What to work on:
All of the records below should be retyped exactly, with no pictures included.

[Dataset entries]

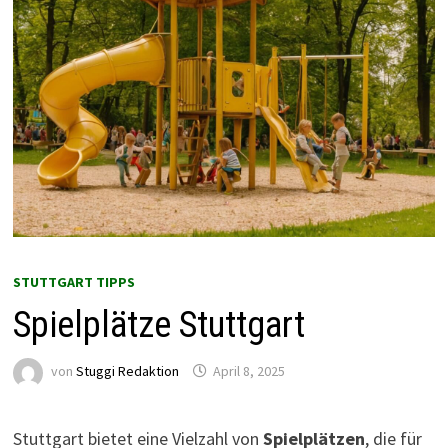
STUTTGART TIPPS
Spielplätze Stuttgart
von
Stuggi Redaktion
April 8, 2025
Stuttgart bietet eine Vielzahl von
Spielplätzen
, die für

Result of the exercise:
STUTTGART TIPPS
Spielplätze Stuttgart
von
Stuggi Redaktion
April 8, 2025
Stuttgart bietet eine Vielzahl von
Spielplätzen
, die für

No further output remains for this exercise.